TRY IT
In the records, find every line with the word "химия" and copy it out.
-------- SOURCE DATA --------
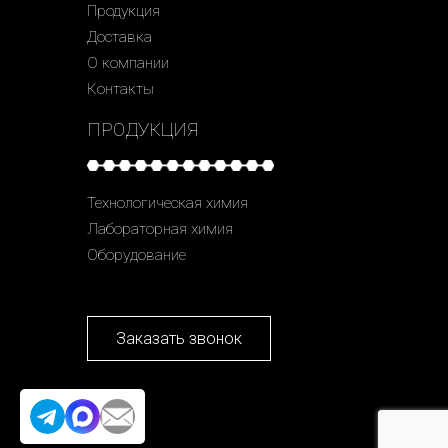
Продукция
Доставка
О компании
Контакты
ПРОДУКЦИЯ
Технологическая химия
Лабораторная химия
Оборудование
Заказать звонок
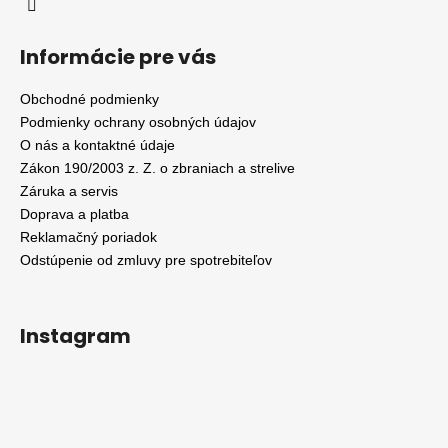
Informácie pre vás
Obchodné podmienky
Podmienky ochrany osobných údajov
O nás a kontaktné údaje
Zákon 190/2003 z. Z. o zbraniach a strelive
Záruka a servis
Doprava a platba
Reklamačný poriadok
Odstúpenie od zmluvy pre spotrebiteľov
Instagram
--------
WRITTEN REPLY
Технологическая химия
Лабораторная химия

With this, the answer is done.